I have no doubt the stats are true. Maybe after we get a public option for health care Obama should try to form a national alcohol monopoly? Or else he could just shoot himself in the foot and hand the presidency to the Republicans for the next century.
5 comments:
So we Swedes can't think we've got the best answer to one little thing, but its oké for you foreigners to sit in judgement as if (especially) you Americans have the best answer for everything and you expres surprise when somewhere else does something half decent.
Is it not time to go back to the land that came up with the idea of prohibition?
Err "sven," read my post again. I LIKE the System so no need to be hostile and I think it's fine for the Swedes to like it, too. And read the rest of my blog before you judge -- aside from burritos I don't think Americans have the answer for much of anything.
America has it's share of state stores. They generally have limited hours that they are open and yes they are a monopoly unlike open states where the pricing is competitive.
I once wanted to buy on a Sunday, I was told I had to go to the "state store" by numerous people. Not one of them bothered to tell me that it was closed due to it being Sunday. I'm not sure of the origin, but this is called a "blue law". It helps insure that the workers show up at their jobs on Monday!
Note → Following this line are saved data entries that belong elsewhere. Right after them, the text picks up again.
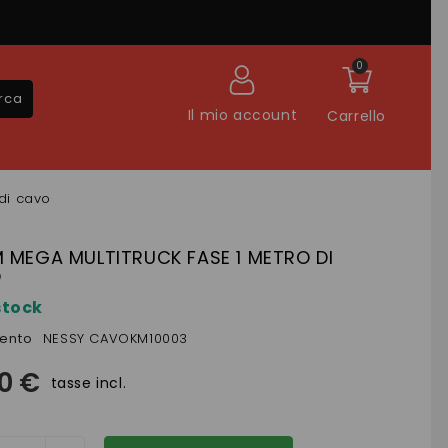
0
rca
Il mio account
Carrello
di cavo
 MEGA MULTITRUCK FASE 1 METRO DI
O
stock
mento
NESSY CAVOKM10003
90 €
tasse incl.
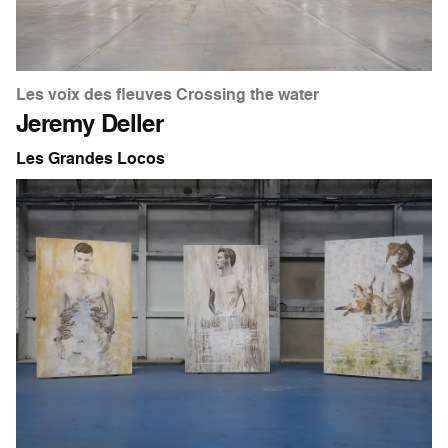
Les voix des fleuves Crossing the water
Jeremy Deller
Les Grandes Locos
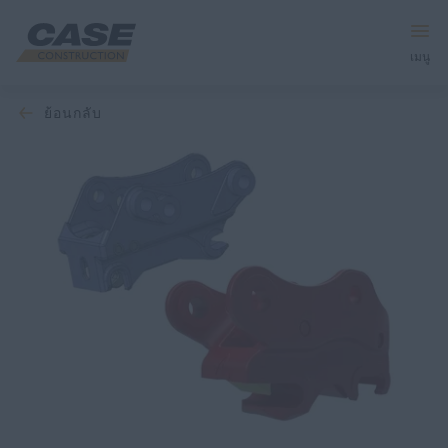
เมนู
ย้อนกลับ
อุปกรณ์
บริการและโซลูชัน
โลก CASE
ค้นหาตัวแทนจำหน่าย
ภาษาไทย
ค้นหา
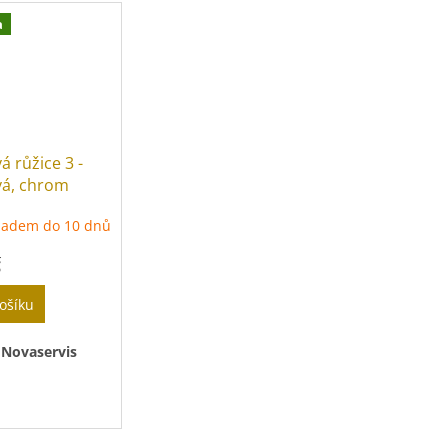
a
 růžice 3 -
á, chrom
0
ladem do 10 dnů
č
ošíku
:
Novaservis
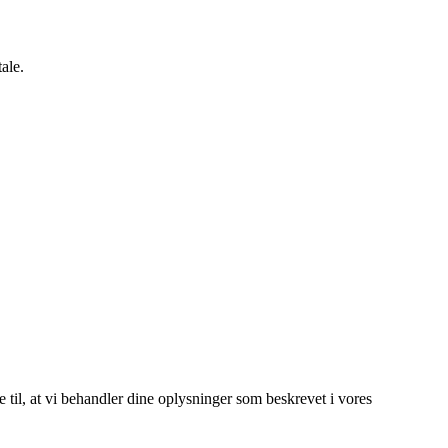
ale.
e til, at vi behandler dine oplysninger som beskrevet i vores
Seattle (all of WA actually) is the same. Beer and wine can be purchased in a grocery store. Anything else you have to go to a special liquor store. It has worked to deter us from having tequila on hand - a major bummer
I'm reading a book called "The Geography of Bliss" right now, about a man who travels the world, seeing what happiness means in different countries. I just read a bit about Iceland, and this passage seemed awfully fitting: "Icelanders practice bracketed indulgence. Everything in moderation, they believe, including moderation. It's perfectly acceptable to drink yourself comatose on the weekend, but so much as sip a glass of Chardonnay on a Tuesday night and you're branded a lush. Icelanders attribute this oddity, like all of their peccadilloes, to their Viking past. The theory goes like this: During the harsh days of yore, people never knew when the next catch of fish or crop of vegetables might arrive, so when it did, they devoured it greedily. Of course, nowadays there isn't a shortage of anything in Iceland, except sunlight, but the old binge mentality remains, like an appendix or tailbone. Only more fun."